Publicado en Yahoo Noticias

Horacio Verbitsky acaba de lanzar “Cuentas pendientes”: una bomba de tiempo que está por estallar en el directorio de muchas de las grandes empresas argentinas. Se trata de una compilación de artículos que explicitan y denuncian a quienes fueron los cómplices económicos de la dictadura militar de 1976. “Los golpes en nuestro país no han sido producto de operaciones fantasiosas de las fuerzas armadas, sino el reflejo de relaciones de fuerza, de poder, de procesos históricos, económico-sociales y conflictos de clase”, sentencia.

A los 71 años, y con una veintena de libros de investigación publicados, el periodista apunta junto a Juan Pablo Bohoslavsky a sistematizar una enorme cantidad de información que, aún hoy, sigue dispersa. Sociólogos, juristas, periodistas y economistas escriben en los artículos que componen el libro, que tiene un objetivo muchísimo más ambicioso: la creación de una nueva “Comisión de la Verdad”, para cerrar legal o simbólicamente las responsabilidades de empresas como Ford, Mercedes Benz, Ledesma o Papel Prensa. ¿Cómo funcionaría? ¿Qué tipo de acciones legales tiene en mente?

Además, Verbitsky toca un tema que maneja a la perfección: el rol de la Iglesia Católica en la dictadura.

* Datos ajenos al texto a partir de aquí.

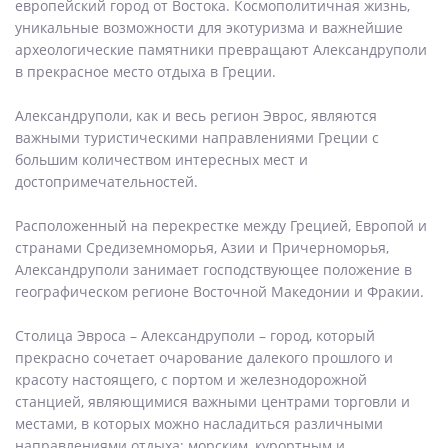
европейский город от Востока. Космополитичная жизнь,
уникальные возможности для экотуризма и важнейшие
археологические памятники превращают Александруполи
в прекрасное место отдыха в Греции.
Александруполи, как и весь регион Эврос, являются
важными туристическими направлениями Греции с
большим количеством интересных мест и
достопримечательностей.
Расположенный на перекрестке между Грецией, Европой и
странами Средиземноморья, Азии и Причерноморья,
Александруполи занимает господствующее положение в
географическом регионе Восточной Македонии и Фракии.
Столица Эвроса – Александруполи – город, который
прекрасно сочетает очарование далекого прошлого и
красоту настоящего, с портом и железнодорожной
станцией, являющимися важными центрами торговли и
местами, в которых можно насладиться различными
направлениями отдыха: морским, курортным и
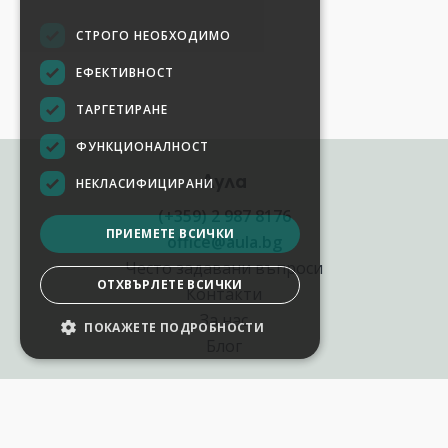
СТРОГО НЕОБХОДИМО
ЕФЕКТИВНОСТ
ТАРГЕТИРАНЕ
ФУНКЦИОНАЛНОСТ
Аула
НЕКЛАСИФИЦИРАНИ
(+359) 2 987 8176
ПРИЕМЕТЕ ВСИЧКИ
office@aula.bg
Често задавани въпроси
ОТХВЪРЛЕТЕ ВСИЧКИ
Контакти
За нас
ПОКАЖЕТЕ ПОДРОБНОСТИ
Блог
Полезни връзки
Създай курс за Аула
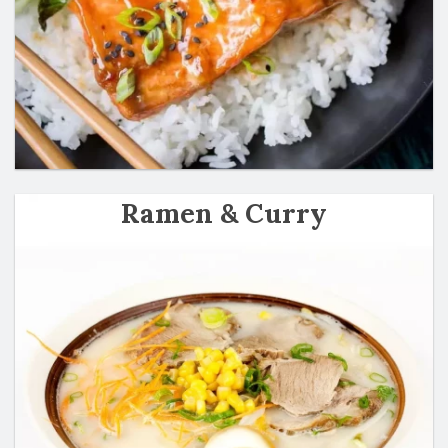
Ramen & Curry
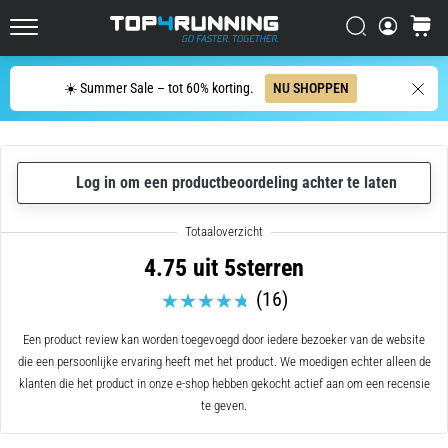
één
zin
Zoeken op
winkel
Top4Running.nl
samenvatten:
het
Zoeken
☀️ Summer Sale – tot 60% korting.
NU SHOPPEN
doet
pijn,
maar
het
Log in om een productbeoordeling achter te laten
is
het
waard!
Welke
4.75 uit 5sterren
voordelen
(16)
biedt
het,
…
Een product review kan worden toegevoegd door iedere bezoeker van de website
die een persoonlijke ervaring heeft met het product. We moedigen echter alleen de
klanten die het product in onze e-shop hebben gekocht actief aan om een recensie
7. 8. 2026
te geven.
•
6 min. lezen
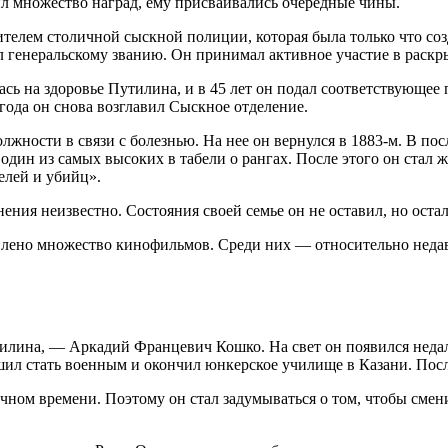
ил множество наград, ему присваивались очередные чины.
телем столичной сыскной полиции, которая была только что созд
 генеральскому званию. Он принимал активное участие в раскры
ась на здоровье Путилина, и в 45 лет он подал соответствующе
 года он снова возглавил Сыскное отделение.
должности в связи с болезнью. На нее он вернулся в 1883-м. В п
 один из самых высоких в табели о рангах. После этого он стал
елей и убийц».
нения неизвестно. Состояния своей семье он не оставил, но ост
авлено множество кинофильмов. Среди них — относительно нед
ина, — Аркадий Францевич Кошко. На свет он появился недалек
ил стать военным и окончил юнкерское училище в Казани. После
чном времени. Поэтому он стал задумываться о том, чтобы смен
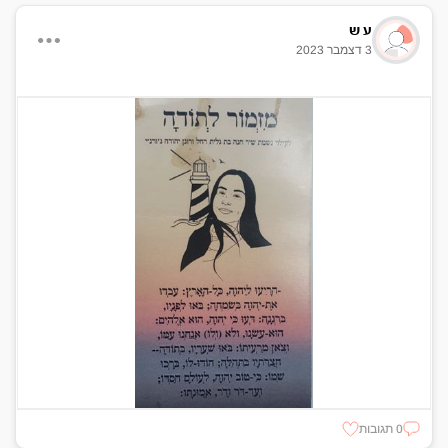
ע ש
3 דצמבר 2023
0 תגובות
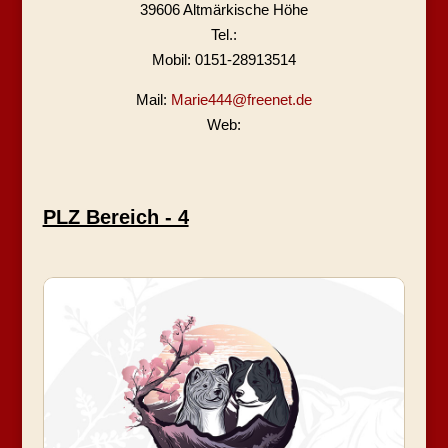
39606 Altmärkische Höhe
Tel.:
Mobil:
0151-28913514
Mail:
Marie444@freenet.de
Web:
PLZ Bereich - 4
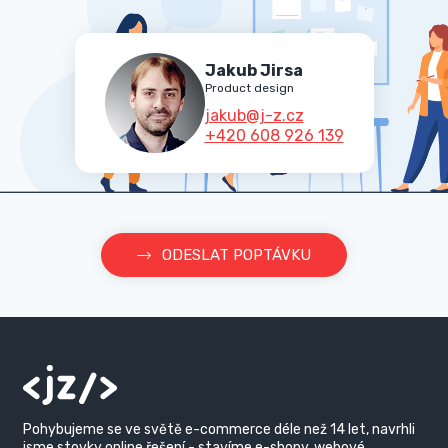
Jakub Jirsa
Product design
jakub@j-z.cz
+420 608 926 139
ODESLAT POPTÁVKU
Pohybujeme se ve světě e-commerce déle než 14 let, navrhli
jsme stovky online řešení - stavíme
e-shopy
, webové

El autor de la contundente “Historia política de la Iglesia Católica” (en tres volúmenes), sintetiza cómo no sólo hubo un apoyo ideológico de la Iglesia al régimen de Jorge Rafael Videla, sino además el modo en el que el llamado Vicariato Castrense instruye a las Fuerzas Armadas en la tarea de la “aniquilación del enemigo interno”.

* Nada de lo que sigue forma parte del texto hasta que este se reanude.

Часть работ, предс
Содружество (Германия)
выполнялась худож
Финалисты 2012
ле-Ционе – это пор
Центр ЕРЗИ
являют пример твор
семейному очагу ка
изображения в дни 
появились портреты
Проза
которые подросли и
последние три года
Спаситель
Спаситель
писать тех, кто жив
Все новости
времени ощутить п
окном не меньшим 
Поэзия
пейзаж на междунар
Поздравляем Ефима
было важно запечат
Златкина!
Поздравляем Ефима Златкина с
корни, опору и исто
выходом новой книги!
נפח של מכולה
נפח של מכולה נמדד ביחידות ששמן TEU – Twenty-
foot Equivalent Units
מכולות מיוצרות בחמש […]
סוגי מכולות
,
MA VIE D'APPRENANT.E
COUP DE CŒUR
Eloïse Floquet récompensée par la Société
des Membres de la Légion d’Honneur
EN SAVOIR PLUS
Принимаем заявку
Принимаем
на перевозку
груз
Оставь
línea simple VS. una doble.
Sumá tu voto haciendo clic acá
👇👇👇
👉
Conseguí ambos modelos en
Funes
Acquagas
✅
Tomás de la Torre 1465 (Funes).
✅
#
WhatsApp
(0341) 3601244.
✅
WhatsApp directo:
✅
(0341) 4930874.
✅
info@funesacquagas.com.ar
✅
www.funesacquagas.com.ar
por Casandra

Aquí, el autor cuenta un poco por qué decidió encarar este proyecto, qué fines persigue, y analiza a los poderes económicos que hoy quieren desestabilizar al Gobierno, con el cual abiertamente simpatiza: “El kirchnerismo es de lo mejor que le pasó al país por su voluntad de cambio”.

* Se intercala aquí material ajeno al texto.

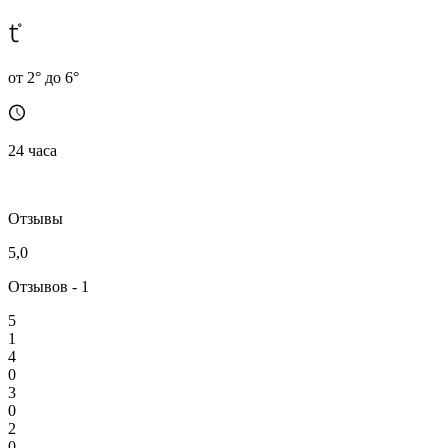
от 2° до 6°
24 часа
Отзывы
5,0
Отзывов - 1
5
1
4
0
3
0
2
0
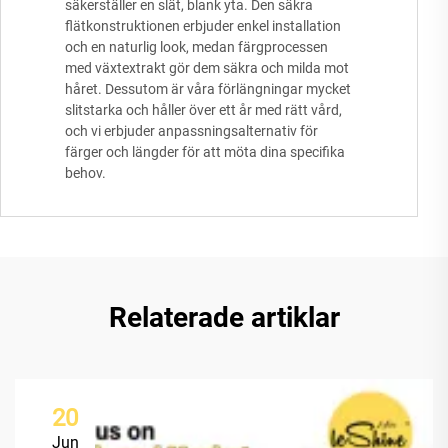
säkerställer en slät, blank yta. Den säkra
flätkonstruktionen erbjuder enkel installation
och en naturlig look, medan färgprocessen
med växtextrakt gör dem säkra och milda mot
håret. Dessutom är våra förlängningar mycket
slitstarka och håller över ett år med rätt vård,
och vi erbjuder anpassningsalternativ för
färger och längder för att möta dina specifika
behov.
Relaterade artiklar
20
Jun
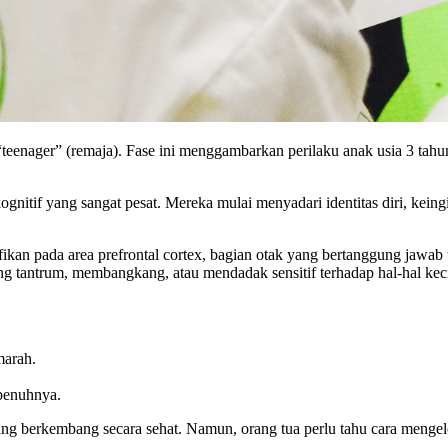
 “teenager” (remaja). Fase ini menggambarkan perilaku anak usia 3 ta
gnitif yang sangat pesat. Mereka mulai menyadari identitas diri, kei
kan pada area prefrontal cortex, bagian otak yang bertanggung jawab t
g tantrum, membangkang, atau mendadak sensitif terhadap hal-hal keci
marah.
penuhnya.
ang berkembang secara sehat. Namun, orang tua perlu tahu cara mengelo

– En el libro se ve una sistematización de los actores económicos que incidieron en la dictadura. ¿Hubiese sido posible un golpe sin las operaciones de estas empresas, el agro y demás?

– Bueno, la idea de sistematizar toda la información disponible sobre la complicidad económica de la dictadura tiene que ver con la necesidad de que la democracia argentina compre un seguro de vida contra la desestabilización por poderes fácticos. Con el informe de la Condaep, con los juicios que se iniciaron en el ’85, la democracia argentina ha quedado inmunizada contra el golpismo militar. Ese riesgo, hoy, no existe. Incluso con la tremenda crisis de fin de siglo no se produjo una interrupción militar. Pero, en cambio, está a la orden del día la desestabilización por parte de los poderes fácticos, que tuvieron un rol fundamental en el golpe del ’76 (y en todos los anteriores).